Personally, I take much bigger offense at the word "resources", because it is very dehumanizing. "FTE" is another term I'm not a fan of, because it's often used with fractional numbers like "1.5 FTE", as if we can chop a person in half.




>"FTE" is another term I'm not a fan of, because it's often used with fractional numbers like "1.5 FTE", as if we can chop a person in half.

Huh. See, I actually think that employee quality of life would be much better, at least on the high end, if employers really thought that two half-time folks were worth one full-time, and you could work half-time for half-pay. I dono about you, but I can live well on half what the market would pay me. Yeah, I like having more money, but at some point? half the money for half the time starts looking pretty good, especially with marginal tax rates being what they are.

In my experience, if you want to go part-time at a high-paying job you can, but it is quite difficult. You have to prove yourself to be difficult to replace, then use the leverage that would normally get you a large raise or a promotion, and spend that leverage on going part-time. You usually also, in my experience, lose company benefits.

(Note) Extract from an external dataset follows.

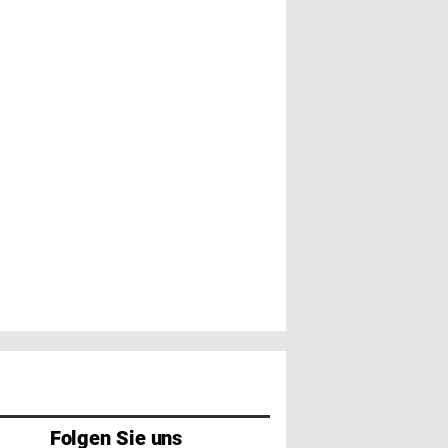
Folgen Sie uns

This is getting common in Denmark, I think due to two reasons:

1. It's very common for students to work 1 or 2 days/wk while in university, so companies (esp. tech companies) are already set up for it. This is because the way university funding is structured students have an incentive to work ~5-15 hrs/wk, but cannot work more than 15. Some stick with the same arrangement even after they graduate, working 15 hrs/wk to fund a startup, or game company, or whatever.

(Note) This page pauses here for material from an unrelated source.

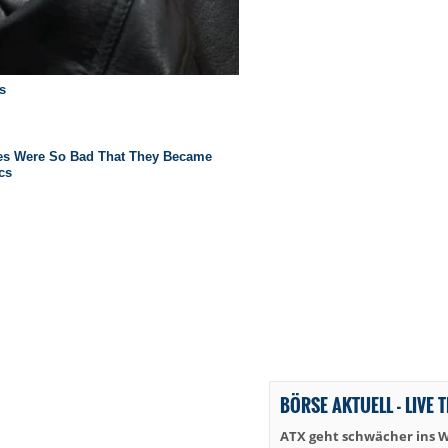
BÖRSE AKTUELL - LIVE 
ATX geht schwächer ins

2. Since benefits (healthcare/childcare/etc.) are provided directly by the state, not tied to your employment, part-time vs. full-time doesn't matter from that perspective.


> Yeah, I like having more money, but at some point? half the money for half the time starts looking pretty good, especially with marginal tax rates being what they are.

Not only that there's nothing to stop you spending that newly-freed time on your own choice of work, assuming you have a sensible contract with your employer. 20 hours/week is a bit too much for me to fill without some direction!


FTE = Full Time Equivalent = "a unit that indicates the workload of an employed person" (Wikipedia). Perhaps you were thinking E = employee?


That's just petty semantics - people use those words all the time even about themselves, in reference to the work provided by the person, not the person him/herself.